You need to sign in or sign up before continuing.

A review by pippa_w
Elmet by Fiona Mozley

4.0

I hear those voices again: the men, and the girl. The rage. The fear. The resolve.

This book is not a light romp, and it is not for the faint of heart. A couple of the covers might make you think it is - don't be fooled. I was fortunate enough to end up with the THIS IS A DARK BOOK cover.

‘Your Daddy needs it. The violence. I wouldn’t say he enjoys it, even, but he needs it. It quenches him.’

Elmet is a jet-black tale about nomadic survival in Yorkshire in the 1980s. It's also about the dark hive mind, exploitation, violence, and the full extent of family dedication. This is a captivating literary fiction, and the writing is absolutely stunning to match.

I felt like I could now hear the blood in my veins, coursing through the tiny channels like rushing white water in a gorge. I felt like I could hear it roiling inside of me, almost trying to cut new paths within me, larger channels to the sea outside.

Mozley's work is highly emotionally engaging, accomplished through a gorgeous dynamic. Despite the doom and foreboding that casts itself over the book, you are hoping that the family will make it all the way through. This, for the most part, is absolutely not accomplished through the characters, who are largely one-dimensional due to the fact that Mozley dedicates most of her time to creating setting and atmosphere and background, rather than the people who exist in it. She adds surface-level complexity, but beautiful, developed character we do not have here, and some attempts at complexity fall short (more about that later).

‘We all grow into our coffins, Danny. And I saw myself growing into mine.’

This is not a huge issue. We still have great characters here - they just don't happen to arc much. Cathy is an absolute powerhouse throughout. She's tough, and honest - a sexual and physical violence survivor who won't be a victim. On the other end, Mr. Price is a truly despicable, and horrifyingly so, landlord who makes your skin crawl every time he's on the page. Do either of them experience much character development? No, but their baselines jump off the page and make the story more compelling.

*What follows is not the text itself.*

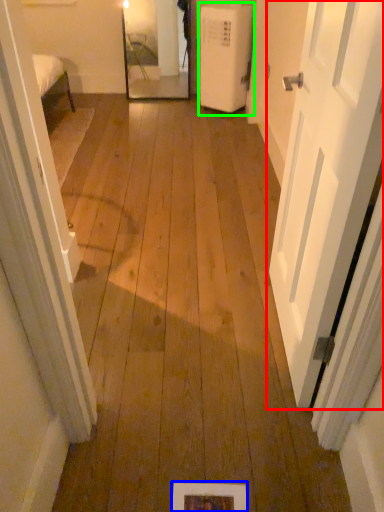 Question: Based on their relative distances, which object is farther from door (highlighted by a red box)? Choose from picture frame (highlighted by a blue box) and air conditioner (highlighted by a green box).

Choices:
 (A) picture frame
 (B) air conditioner

Answer: (B) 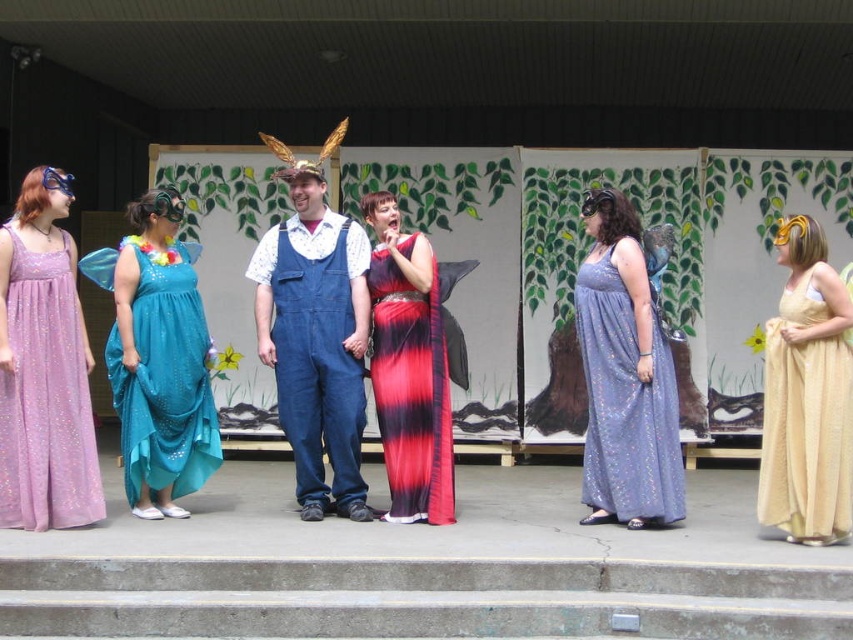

I lived with my sister and my father and they were my whole world. I did not think of Cathy as a girl nor a woman, I thought of her as Cathy. I did not think of Daddy as a man, though I knew that he was. I thought about him, likewise, as Daddy.

A potentially harmful thing about this book is how Mozley handles sexual identity and orientation. She approaches the topics, but unfortunately frames them almost entirely in perversion and violation. Identity is explored through rifling through a woman's dirty underwear without her knowledge. Exploration takes place between children and adults, and even if consent were possible in that situation, it would be dubious at best. It's added to help deepen a main character and I think it's meant to be casual representation - as in the identity and orientation aren't meant to drive the plot - but the way that it is included without addressing the sexual invasion and pedophilia is not okay.

So. This book is gorgeous, with a deeply upsetting and well-executed plot. The characters don't grow, but their baseline works for the story. Tread carefully if you are (justifiably) uncomfortable with troubling queer representation. It's not a big part of the book, but it's there.

Big sister, little brother. I wanted her to lead the way, tell me what was what, carry me home.